PROBLEM TO WORK ON - For the records below, report how many lines include "Việt", with no accompanying text.

ENTRIES SUPPLIED -

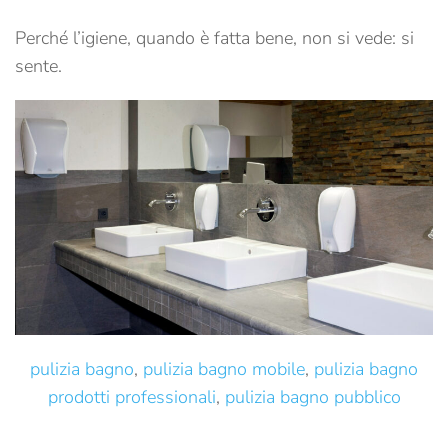
Perché l’igiene, quando è fatta bene, non si vede: si
sente.
pulizia bagno
,
pulizia bagno mobile
,
pulizia bagno
prodotti professionali
,
pulizia bagno pubblico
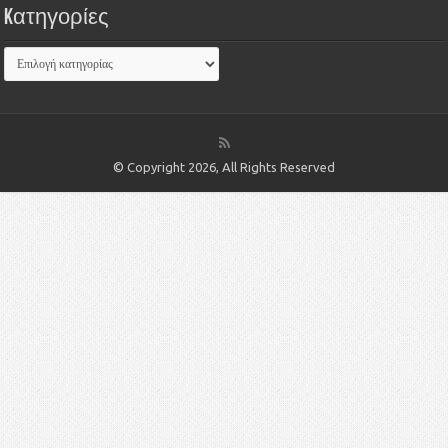
Kατηγορίες
© Copyright 2026, All Rights Reserved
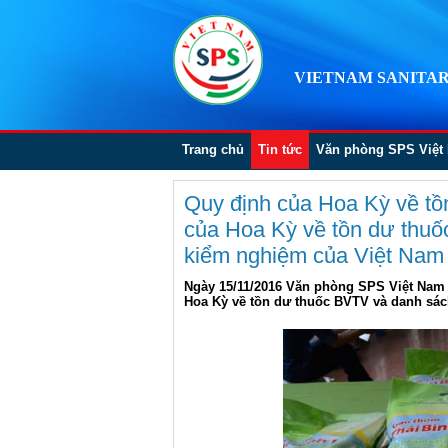
VIETNAM SANITAR
Trang chủ
Tin tức
Văn phòng SPS Việt
Quy định của Hoa Kỳ về tồ
của Hoa Kỳ về tồn dư thuố
kiểm nghiệm của Việt Nam 
Ngày 15/11/2016 Văn phòng SPS Việt Nam 
Hoa Kỳ về tồn dư thuốc BVTV và danh sác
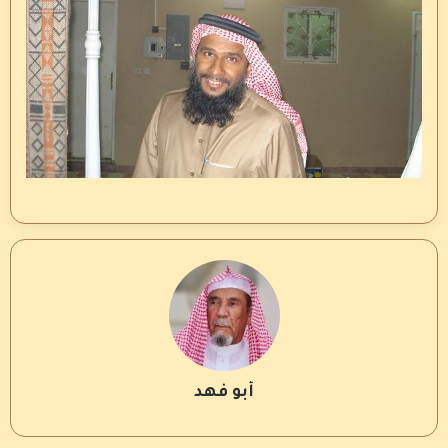
أبو فهد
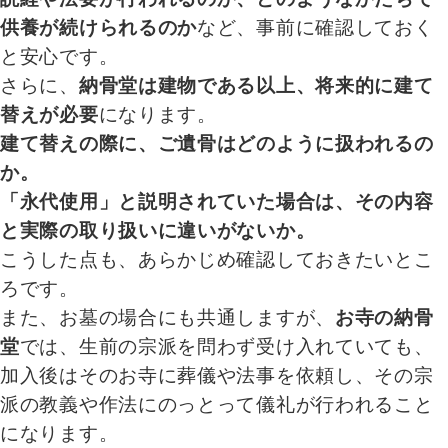
供養が続けられるのか
など、事前に確認しておく
と安心です。
さらに、
納骨堂は建物である以上、将来的に建て
替えが必要
になります。
建て替えの際に、ご遺骨はどのように扱われるの
か。
「永代使用」と説明されていた場合は、その内容
と実際の取り扱いに違いがないか。
こうした点も、あらかじめ確認しておきたいとこ
ろです。
また、お墓の場合にも共通しますが、
お寺の納骨
堂
では、生前の宗派を問わず受け入れていても、
加入後はそのお寺に葬儀や法事を依頼し、その宗
派の教義や作法にのっとって儀礼が行われること
になります。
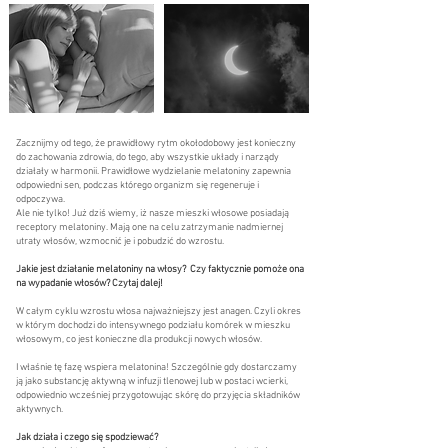
Zacznijmy od tego, że prawidłowy rytm okołodobowy jest konieczny
do zachowania zdrowia, do tego, aby wszystkie układy i narządy
działały w harmonii. Prawidłowe wydzielanie melatoniny zapewnia
odpowiedni sen, podczas którego organizm się regeneruje i
odpoczywa.
Ale nie tylko! Już dziś wiemy, iż nasze mieszki włosowe posiadają
receptory melatoniny. Mają one na celu zatrzymanie nadmiernej
utraty włosów, wzmocnić je i pobudzić do wzrostu.
Jakie jest działanie melatoniny na włosy? Czy faktycznie pomoże ona
na wypadanie włosów? Czytaj dalej!
W całym cyklu wzrostu włosa najważniejszy jest anagen. Czyli okres
w którym dochodzi do intensywnego podziału komórek w mieszku
włosowym, co jest konieczne dla produkcji nowych włosów.
I właśnie tę fazę wspiera melatonina! Szczególnie gdy dostarczamy
ją jako substancję aktywną w infuzji tlenowej lub w postaci wcierki,
odpowiednio wcześniej przygotowując skórę do przyjęcia składników
aktywnych.
Jak działa i czego się spodziewać?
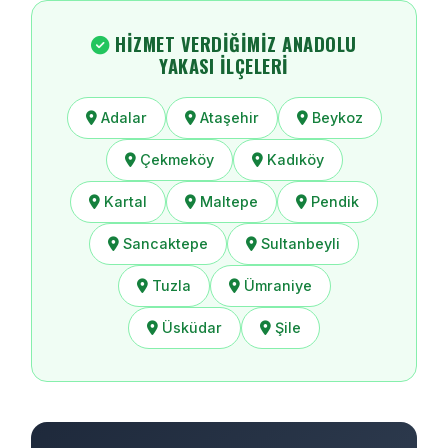
HIZMET VERDIĞIMIZ ANADOLU
YAKASI İLÇELERI
Adalar
Ataşehir
Beykoz
Çekmeköy
Kadıköy
Kartal
Maltepe
Pendik
Sancaktepe
Sultanbeyli
Tuzla
Ümraniye
Üsküdar
Şile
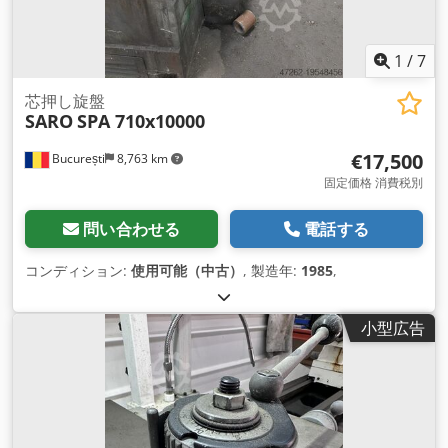
1
/
7
芯押し旋盤
SARO
SPA 710x10000
€17,500
București
8,763 km
固定価格 消費税別
問い合わせる
電話する
コンディション:
使用可能（中古）
, 製造年:
1985
,
小型広告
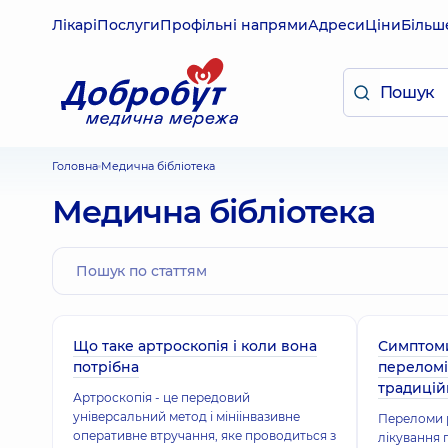
Лікарі
Послуги
Профільні напрями
Адреси
Ціни
Більш
Головна
Медична бібліотека
Медична бібліотека
Що таке артроскопія і коли вона
Симптоми
потрібна
переломі
традицій
Артроскопія - це передовий
універсальний метод і мініінвазивне
Переломи р
оперативне втручання, яке проводиться з
лікування 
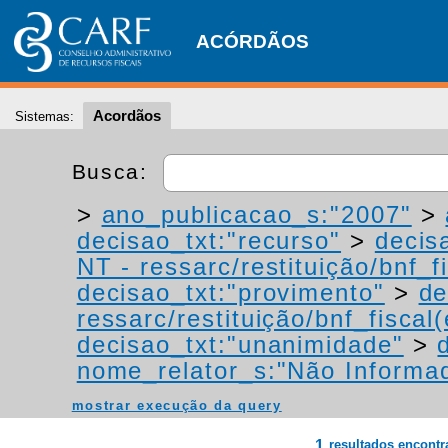
ACÓRDÃOS
Acordãos
Sistemas:
Busca:
>
ano_publicacao_s:"2007"
>
decisao_txt:"recurso"
>
decis
NT - ressarc/restituição/bnf_fi
decisao_txt:"provimento"
>
de
ressarc/restituição/bnf_fiscal(
decisao_txt:"unanimidade"
>
nome_relator_s:"Não Informa
mostrar execução da query
1
resultados encont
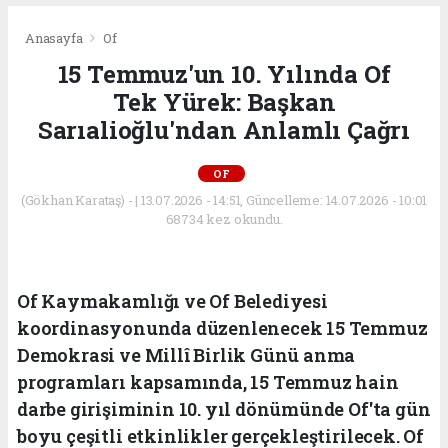
Anasayfa
Of
15 Temmuz'un 10. Yılında Of
Tek Yürek: Başkan
Sarıalioğlu'ndan Anlamlı Çağrı
OF
(Gökhan Karataş) - | 13.07.2026 - 14:51, Güncelleme: 14.07.2026 - 10:01
68734 kez okundu.
Of Kaymakamlığı ve Of Belediyesi
koordinasyonunda düzenlenecek 15 Temmuz
Demokrasi ve Millî Birlik Günü anma
programları kapsamında, 15 Temmuz hain
darbe girişiminin 10. yıl dönümünde Of'ta gün
boyu çeşitli etkinlikler gerçekleştirilecek. Of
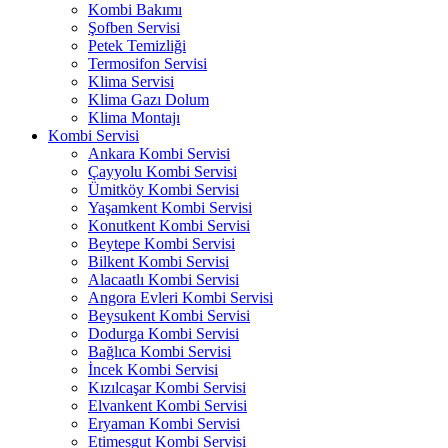
Kombi Bakımı
Şofben Servisi
Petek Temizliği
Termosifon Servisi
Klima Servisi
Klima Gazı Dolum
Klima Montajı
Kombi Servisi
Ankara Kombi Servisi
Çayyolu Kombi Servisi
Ümitköy Kombi Servisi
Yaşamkent Kombi Servisi
Konutkent Kombi Servisi
Beytepe Kombi Servisi
Bilkent Kombi Servisi
Alacaatlı Kombi Servisi
Angora Evleri Kombi Servisi
Beysukent Kombi Servisi
Dodurga Kombi Servisi
Bağlıca Kombi Servisi
İncek Kombi Servisi
Kızılcaşar Kombi Servisi
Elvankent Kombi Servisi
Eryaman Kombi Servisi
Etimesgut Kombi Servisi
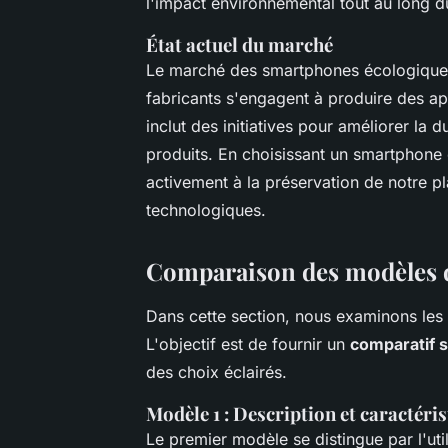
l'impact environnemental tout au long d
État actuel du marché
Le marché des smartphones écologiques 
fabricants s'engagent à produire des ap
inclut des initiatives pour améliorer la 
produits. En choisissant un smartphone
activement à la préservation de notre pl
technologiques.
Comparaison des modèles 
Dans cette section, nous examinons les
L'objectif est de fournir un
comparatif 
des choix éclairés.
Modèle 1 : Description et caractéri
Le premier modèle se distingue par l'uti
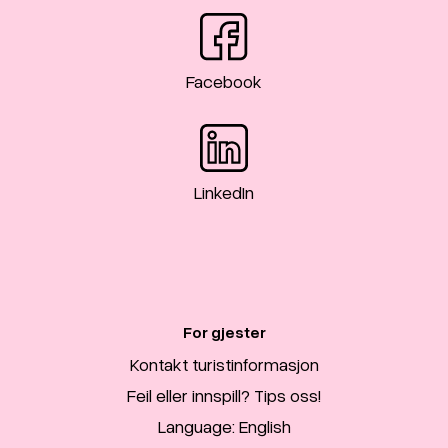
Facebook
LinkedIn
For gjester
Kontakt turistinformasjon
Feil eller innspill? Tips oss!
Language: English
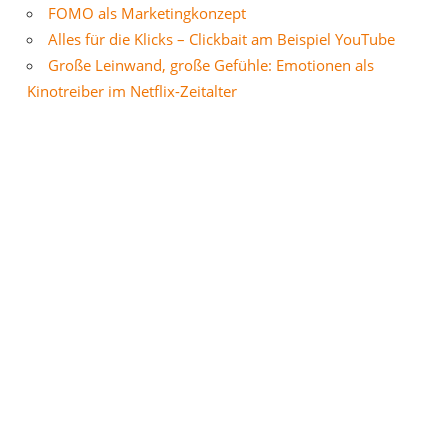
FOMO als Marketingkonzept
Alles für die Klicks – Clickbait am Beispiel YouTube
Große Leinwand, große Gefühle: Emotionen als
Kinotreiber im Netflix-Zeitalter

WRITTEN RESPONSE - 3